[Date Prev][Date Next][Thread Prev][Thread Next][Date Index][Thread Index]
Re: (error "Stack overflow in regexp matcher") and (?)wrong display of r
From: |
Mattias Engdegård |
Subject: |
Re: (error "Stack overflow in regexp matcher") and (?)wrong display of regexp in backtrace |
Date: |
Sun, 15 Mar 2020 21:06:46 +0100 |
15 mars 2020 kl. 17.57 skrev Alan Mackenzie <address@hidden>:
> I agree (having tried "\\(?:" in place of "\\("), but why? What is
> causing the recursion here? Each of the two groups need only remember
> the latest string matching it. Surely? I'd like some insight into
> this, so as to avoid it happening again.

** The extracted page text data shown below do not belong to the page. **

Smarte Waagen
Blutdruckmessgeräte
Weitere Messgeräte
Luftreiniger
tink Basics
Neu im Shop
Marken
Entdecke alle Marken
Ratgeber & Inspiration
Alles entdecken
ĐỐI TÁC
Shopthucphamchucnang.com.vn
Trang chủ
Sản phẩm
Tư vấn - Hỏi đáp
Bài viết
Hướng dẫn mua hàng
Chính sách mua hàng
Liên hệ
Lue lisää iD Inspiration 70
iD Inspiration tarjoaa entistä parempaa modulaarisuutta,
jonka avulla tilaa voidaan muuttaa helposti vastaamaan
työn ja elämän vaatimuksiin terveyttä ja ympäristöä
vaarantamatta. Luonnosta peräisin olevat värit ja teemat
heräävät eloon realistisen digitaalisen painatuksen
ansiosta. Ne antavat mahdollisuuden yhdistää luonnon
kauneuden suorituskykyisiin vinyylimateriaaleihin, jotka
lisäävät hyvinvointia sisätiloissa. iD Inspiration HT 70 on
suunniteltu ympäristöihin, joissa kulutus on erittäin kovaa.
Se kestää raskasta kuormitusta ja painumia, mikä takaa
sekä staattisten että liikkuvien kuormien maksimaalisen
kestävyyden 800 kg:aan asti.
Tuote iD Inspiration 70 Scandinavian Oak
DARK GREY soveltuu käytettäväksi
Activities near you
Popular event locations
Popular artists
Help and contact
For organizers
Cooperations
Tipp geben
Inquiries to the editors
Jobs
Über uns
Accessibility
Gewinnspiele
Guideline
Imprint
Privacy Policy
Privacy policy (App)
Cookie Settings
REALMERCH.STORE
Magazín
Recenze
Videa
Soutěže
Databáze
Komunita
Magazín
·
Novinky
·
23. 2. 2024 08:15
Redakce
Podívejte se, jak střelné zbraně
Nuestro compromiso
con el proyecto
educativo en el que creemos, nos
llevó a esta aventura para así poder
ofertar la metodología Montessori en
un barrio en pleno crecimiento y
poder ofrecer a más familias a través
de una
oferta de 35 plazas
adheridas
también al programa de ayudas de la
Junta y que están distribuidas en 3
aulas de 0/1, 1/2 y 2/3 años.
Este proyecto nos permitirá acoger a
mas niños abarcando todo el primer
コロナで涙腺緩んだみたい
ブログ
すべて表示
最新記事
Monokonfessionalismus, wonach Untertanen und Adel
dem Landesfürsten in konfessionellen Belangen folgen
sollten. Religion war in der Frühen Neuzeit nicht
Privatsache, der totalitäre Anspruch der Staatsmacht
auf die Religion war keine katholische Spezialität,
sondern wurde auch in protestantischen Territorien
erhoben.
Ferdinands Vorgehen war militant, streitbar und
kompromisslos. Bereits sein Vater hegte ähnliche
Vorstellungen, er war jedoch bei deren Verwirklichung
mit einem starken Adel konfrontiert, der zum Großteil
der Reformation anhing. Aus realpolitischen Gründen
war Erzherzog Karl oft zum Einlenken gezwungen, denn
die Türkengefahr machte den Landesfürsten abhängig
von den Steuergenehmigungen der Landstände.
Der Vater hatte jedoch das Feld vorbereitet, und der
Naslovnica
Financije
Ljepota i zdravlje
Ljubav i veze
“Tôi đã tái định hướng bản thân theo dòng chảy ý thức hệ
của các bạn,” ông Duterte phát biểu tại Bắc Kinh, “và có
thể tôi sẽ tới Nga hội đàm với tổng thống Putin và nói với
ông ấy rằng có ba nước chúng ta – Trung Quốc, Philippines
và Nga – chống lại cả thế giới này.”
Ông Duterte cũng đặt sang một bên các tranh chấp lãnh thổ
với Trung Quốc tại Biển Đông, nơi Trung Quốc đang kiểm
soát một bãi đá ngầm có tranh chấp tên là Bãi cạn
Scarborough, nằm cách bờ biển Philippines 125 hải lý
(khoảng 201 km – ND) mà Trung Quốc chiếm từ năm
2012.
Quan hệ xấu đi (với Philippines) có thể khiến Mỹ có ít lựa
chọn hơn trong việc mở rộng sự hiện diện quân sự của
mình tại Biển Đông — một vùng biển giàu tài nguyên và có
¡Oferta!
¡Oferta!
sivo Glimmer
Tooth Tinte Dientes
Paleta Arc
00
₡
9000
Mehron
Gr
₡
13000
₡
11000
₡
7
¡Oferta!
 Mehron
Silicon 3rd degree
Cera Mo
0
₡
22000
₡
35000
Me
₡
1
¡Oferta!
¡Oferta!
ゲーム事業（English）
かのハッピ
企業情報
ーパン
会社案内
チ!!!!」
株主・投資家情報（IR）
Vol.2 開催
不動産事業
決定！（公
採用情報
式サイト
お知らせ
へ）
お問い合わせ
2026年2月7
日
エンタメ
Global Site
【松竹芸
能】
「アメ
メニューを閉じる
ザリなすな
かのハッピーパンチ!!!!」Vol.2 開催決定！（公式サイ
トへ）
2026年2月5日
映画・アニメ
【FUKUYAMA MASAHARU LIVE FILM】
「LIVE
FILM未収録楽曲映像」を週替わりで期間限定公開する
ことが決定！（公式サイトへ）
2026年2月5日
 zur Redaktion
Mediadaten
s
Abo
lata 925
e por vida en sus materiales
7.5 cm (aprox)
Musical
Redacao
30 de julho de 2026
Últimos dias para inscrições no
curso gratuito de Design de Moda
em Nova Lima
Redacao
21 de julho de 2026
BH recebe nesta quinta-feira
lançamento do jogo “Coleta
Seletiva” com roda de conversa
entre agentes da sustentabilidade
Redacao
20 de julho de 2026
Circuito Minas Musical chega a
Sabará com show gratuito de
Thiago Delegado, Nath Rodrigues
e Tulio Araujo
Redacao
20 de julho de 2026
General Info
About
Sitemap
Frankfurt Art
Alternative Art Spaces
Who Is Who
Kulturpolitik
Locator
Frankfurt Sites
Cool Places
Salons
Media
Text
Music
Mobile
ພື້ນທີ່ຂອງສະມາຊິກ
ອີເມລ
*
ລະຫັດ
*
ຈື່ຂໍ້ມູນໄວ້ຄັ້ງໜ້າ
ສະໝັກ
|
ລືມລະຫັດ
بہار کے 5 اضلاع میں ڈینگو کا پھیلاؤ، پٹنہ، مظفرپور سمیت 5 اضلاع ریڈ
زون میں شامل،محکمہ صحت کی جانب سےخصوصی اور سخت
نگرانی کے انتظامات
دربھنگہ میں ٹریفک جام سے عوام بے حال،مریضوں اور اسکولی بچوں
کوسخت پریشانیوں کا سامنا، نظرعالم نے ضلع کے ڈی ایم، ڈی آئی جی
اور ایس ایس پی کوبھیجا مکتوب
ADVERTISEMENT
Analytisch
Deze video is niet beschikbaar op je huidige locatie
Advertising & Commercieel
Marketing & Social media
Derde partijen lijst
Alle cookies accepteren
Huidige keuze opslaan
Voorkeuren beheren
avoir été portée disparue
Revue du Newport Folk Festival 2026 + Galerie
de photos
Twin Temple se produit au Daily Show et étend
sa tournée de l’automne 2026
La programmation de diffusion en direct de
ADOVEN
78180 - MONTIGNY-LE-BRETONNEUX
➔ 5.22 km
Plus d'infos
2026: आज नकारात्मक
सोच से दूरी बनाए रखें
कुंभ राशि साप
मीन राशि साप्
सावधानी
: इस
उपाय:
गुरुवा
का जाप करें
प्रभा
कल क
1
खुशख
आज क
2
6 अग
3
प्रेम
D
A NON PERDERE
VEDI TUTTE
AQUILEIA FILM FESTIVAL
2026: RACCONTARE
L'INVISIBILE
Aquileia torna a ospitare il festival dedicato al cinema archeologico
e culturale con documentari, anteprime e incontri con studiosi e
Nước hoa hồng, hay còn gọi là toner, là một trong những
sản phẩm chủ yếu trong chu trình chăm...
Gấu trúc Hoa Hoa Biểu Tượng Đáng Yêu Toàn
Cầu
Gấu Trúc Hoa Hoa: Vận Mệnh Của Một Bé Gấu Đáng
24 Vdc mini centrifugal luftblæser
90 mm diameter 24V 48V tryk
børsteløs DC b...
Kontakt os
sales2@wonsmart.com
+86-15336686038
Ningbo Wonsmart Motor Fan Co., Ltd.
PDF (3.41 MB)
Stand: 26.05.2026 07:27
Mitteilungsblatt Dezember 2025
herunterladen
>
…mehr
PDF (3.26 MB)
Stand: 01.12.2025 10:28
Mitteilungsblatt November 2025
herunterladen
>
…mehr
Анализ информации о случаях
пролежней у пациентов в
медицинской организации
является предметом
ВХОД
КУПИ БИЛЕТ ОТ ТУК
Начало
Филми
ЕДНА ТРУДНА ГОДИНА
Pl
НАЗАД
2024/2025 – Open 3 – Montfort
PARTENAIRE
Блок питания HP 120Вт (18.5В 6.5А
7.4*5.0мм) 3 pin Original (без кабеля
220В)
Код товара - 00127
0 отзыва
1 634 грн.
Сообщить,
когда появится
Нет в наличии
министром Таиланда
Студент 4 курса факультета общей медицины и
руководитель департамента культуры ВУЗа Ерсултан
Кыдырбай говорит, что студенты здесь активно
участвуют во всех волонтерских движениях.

Each time a capture group is entered, the old extent of that group is pushed
onto the stack so that it can be reloaded if a match failure occurs and the
engine needs to backtrack. This means that removing the unnecessary group is
not an asymptotic improvement in space here, but reduces the constant factor so
that you can match larger strings. It's still O(N) space, N being the string
size.
You could probably rewrite the regexp to improve the constant further by taking
advantage of the fact that the [^\\\n\r] branch matches much more often than
the other. Something like
(rx (* (seq "\\" anything))
(* (+ (not (any "\n\r\\")))
(seq "\\" anything))
(* (not (any "\n\r\\"))))
which could perhaps be trimmed a bit. In any case, removing unnecessary capture
groups everywhere is a cheap and easy improvement to start with. (Another
benefit of rx, by the way -- there tends to be a lot fewer of those.)